ActuaLitté : Le thème de cette édition du Livre à Metz est « le vertige ». Quelle est votre définition de cette notion, et en quoi rend-elle compte d’une dimension du pouvoir ?
Pierre Haski : Je pense que le terme de vertige fonctionne parfaitement pour décrire la dynamique d'un pouvoir qui cherche son absolu. Vertige du jamais assez dans une escalade permanente. Une logique qui provient de ce sentiment que si la puissance n’est pas augmentée, elle diminue. Il y a aussi l’idée que l'approche du tyran est la meilleure, et qu'elle doit être défendue. Toute une spirale qui s’auto-alimente, jusqu'à dépasser la simple rationalité ou le calcul politique, pour atteindre, dans les cas les plus extrêmes, une dimension mythologique.
La dynastie des Kim de Corée du Nord illustre votre propos...
Pierre Haski : Cet OVNI sur terre qu’est la Corée du Nord est un exemple de pouvoir qui se veut absolu. J’ai réalisé pour Arte un documentaire autour de la sœur du leader nord-coréen, Kim Yo-jong. Il faut savoir que la Corée du Nord est le seul pays du monde à présenter la même famille à sa tête sur trois générations, hors monarchie. Il existe un certain nombre de cas de pouvoir transmis sur deux générations, comme au Tchad avec les Déby, et même les Bush qui ont placé père et fils aux manettes aux États-Unis, mais pas trois.
Pour ce faire, les Kim ont élaboré une véritable mythologie, où le premier à prendre le pouvoir, Kim Il-sung, a résisté de façon héroïque sur le mont Paektu face aux forces japonaises jusqu'en 1943. Kim Jong Un et Kim Yo-jong, ses petits-enfants, tirent cette légitimité du fait d’être du sang du mont Paektu, comme le père avant, qui y serait né le 16 février 1942.
Considéré comme le berceau du peuple coréen, un parallèle a été réalisé par le pouvoir entre cette naissance et celle de Tangun, fondateur légendaire de Gojoseon, le premier royaume coréen.
L’exemple Kim Yo-jong révèle un autre aspect d'une dictature : la disparition de la vision personnelle pour le parti ou l’État. Elle a commencé sur la scène internationale avec un visage souriant, incarnant un signe d’ouverture. Elle participa par exemple à l'organisation des rencontres entre son frère Kim Jong Un et Donald Trump. Aujourd’hui, elle promet l’apocalypse nucléaire aux ennemis de la Corée du Nord, à la surprise de tous ces anciens interlocuteurs sud-coréens ou occidentaux.

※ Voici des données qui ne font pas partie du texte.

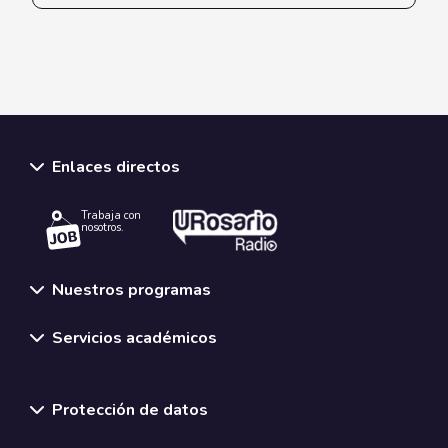
Enlaces directos
Trabaja con
nosotros.
Nuestros programas
Servicios académicos
Normativas y políticas institucionales
Protección de datos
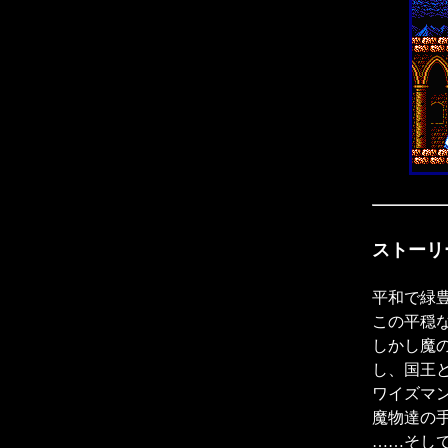
ストーリ
平和で緑豊
この平穏
しかし魔
し、国王
ワイズマ
魔物達の
……そし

Quelle est la part d’adhésion des participants d’un tel régime ?
Pierre Haski : Un exemple de quand j’étais correspondant en Chine : Xi jinping, dès qu’il entrait dans une pièce, les chinois étaient électrisés par la peur de faire un faux pas. Cependant, il ne faut pas s’imaginer que cette dynamique est réservée aux régimes autoritaires. En régime présidentiel, comme en France, peu diront ce qu’ils pensent vraiment au chef de l'État. Dans les grandes entreprises, c’est la même chose.
De Mao en passant par Vladimir Poutine ou Xi Jinping, peut-on identifier des types psychologiques qui expliqueraient ces destins ?
Pierre Haski : On ne peut pas savoir à l’avance que Mao ferait tuer des millions de personnes à travers sa Révolution culturelle, sinon aurait-il été autant soutenu ? Il reste quelque chose de l’ordre du mystérieux. Il est impossible d’établir quelle est la part de transformation par la pratique du pouvoir, et les prédispositions à la tyrannie.
Donc rien n’est prévisible ?
Pierre Haski : Prenons l’exemple de Nelson Mandela : 26 ans de prison. Il y a un mythe qui se crée dans le monde pendant qu’il est incarcéré, mais en vérité, très peu le connaissent, notamment son engagement dans la lutte armée. Il sort finalement de prison et se révèle à la hauteur du mythe : un démocrate, qui impose une constitution qui respecte les droits humains, et qui ne fait qu’un seul mandat !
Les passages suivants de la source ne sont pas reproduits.